* Assigned task: Without changing a single character, write out every record below.

Stored data entries

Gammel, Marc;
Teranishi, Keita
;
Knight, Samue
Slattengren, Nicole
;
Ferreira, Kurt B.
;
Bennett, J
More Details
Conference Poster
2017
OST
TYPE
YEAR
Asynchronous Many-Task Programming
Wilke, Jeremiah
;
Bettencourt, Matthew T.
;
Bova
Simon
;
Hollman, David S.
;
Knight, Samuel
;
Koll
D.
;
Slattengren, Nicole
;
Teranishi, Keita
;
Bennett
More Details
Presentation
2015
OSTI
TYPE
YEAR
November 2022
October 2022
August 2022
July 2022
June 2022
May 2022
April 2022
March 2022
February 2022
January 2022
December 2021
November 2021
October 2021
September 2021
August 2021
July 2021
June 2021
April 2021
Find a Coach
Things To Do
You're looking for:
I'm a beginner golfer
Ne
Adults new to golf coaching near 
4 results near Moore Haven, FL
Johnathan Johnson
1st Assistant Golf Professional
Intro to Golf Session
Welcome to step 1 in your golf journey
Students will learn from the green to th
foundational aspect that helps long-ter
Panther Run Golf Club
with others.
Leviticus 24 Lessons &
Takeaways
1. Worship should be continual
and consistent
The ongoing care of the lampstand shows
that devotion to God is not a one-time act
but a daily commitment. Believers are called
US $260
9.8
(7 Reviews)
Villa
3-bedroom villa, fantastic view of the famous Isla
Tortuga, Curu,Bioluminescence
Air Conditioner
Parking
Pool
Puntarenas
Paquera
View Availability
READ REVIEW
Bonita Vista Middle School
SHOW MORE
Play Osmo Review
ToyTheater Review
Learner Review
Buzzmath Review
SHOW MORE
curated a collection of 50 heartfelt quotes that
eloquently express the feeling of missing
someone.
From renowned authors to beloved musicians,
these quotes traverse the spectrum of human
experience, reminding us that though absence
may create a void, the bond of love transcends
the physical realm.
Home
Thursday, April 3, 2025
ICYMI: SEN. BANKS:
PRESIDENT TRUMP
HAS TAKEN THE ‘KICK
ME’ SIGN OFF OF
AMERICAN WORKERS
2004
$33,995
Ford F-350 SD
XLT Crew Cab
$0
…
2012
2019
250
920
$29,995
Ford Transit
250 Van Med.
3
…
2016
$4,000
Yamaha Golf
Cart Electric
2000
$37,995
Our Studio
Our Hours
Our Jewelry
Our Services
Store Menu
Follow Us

* Written reply:
Gammel, Marc;
Teranishi, Keita
;
Knight, Samue
Slattengren, Nicole
;
Ferreira, Kurt B.
;
Bennett, J
More Details
Conference Poster
2017
OST
TYPE
YEAR
Asynchronous Many-Task Programming
Wilke, Jeremiah
;
Bettencourt, Matthew T.
;
Bova
Simon
;
Hollman, David S.
;
Knight, Samuel
;
Koll
D.
;
Slattengren, Nicole
;
Teranishi, Keita
;
Bennett
More Details
Presentation
2015
OSTI
TYPE
YEAR
November 2022
October 2022
August 2022
July 2022
June 2022
May 2022
April 2022
March 2022
February 2022
January 2022
December 2021
November 2021
October 2021
September 2021
August 2021
July 2021
June 2021
April 2021
Find a Coach
Things To Do
You're looking for:
I'm a beginner golfer
Ne
Adults new to golf coaching near 
4 results near Moore Haven, FL
Johnathan Johnson
1st Assistant Golf Professional
Intro to Golf Session
Welcome to step 1 in your golf journey
Students will learn from the green to th
foundational aspect that helps long-ter
Panther Run Golf Club
with others.
Leviticus 24 Lessons &
Takeaways
1. Worship should be continual
and consistent
The ongoing care of the lampstand shows
that devotion to God is not a one-time act
but a daily commitment. Believers are called
US $260
9.8
(7 Reviews)
Villa
3-bedroom villa, fantastic view of the famous Isla
Tortuga, Curu,Bioluminescence
Air Conditioner
Parking
Pool
Puntarenas
Paquera
View Availability
READ REVIEW
Bonita Vista Middle School
SHOW MORE
Play Osmo Review
ToyTheater Review
Learner Review
Buzzmath Review
SHOW MORE
curated a collection of 50 heartfelt quotes that
eloquently express the feeling of missing
someone.
From renowned authors to beloved musicians,
these quotes traverse the spectrum of human
experience, reminding us that though absence
may create a void, the bond of love transcends
the physical realm.
Home
Thursday, April 3, 2025
ICYMI: SEN. BANKS:
PRESIDENT TRUMP
HAS TAKEN THE ‘KICK
ME’ SIGN OFF OF
AMERICAN WORKERS
2004
$33,995
Ford F-350 SD
XLT Crew Cab
$0
…
2012
2019
250
920
$29,995
Ford Transit
250 Van Med.
3
…
2016
$4,000
Yamaha Golf
Cart Electric
2000
$37,995
Our Studio
Our Hours
Our Jewelry
Our Services
Store Menu
Follow Us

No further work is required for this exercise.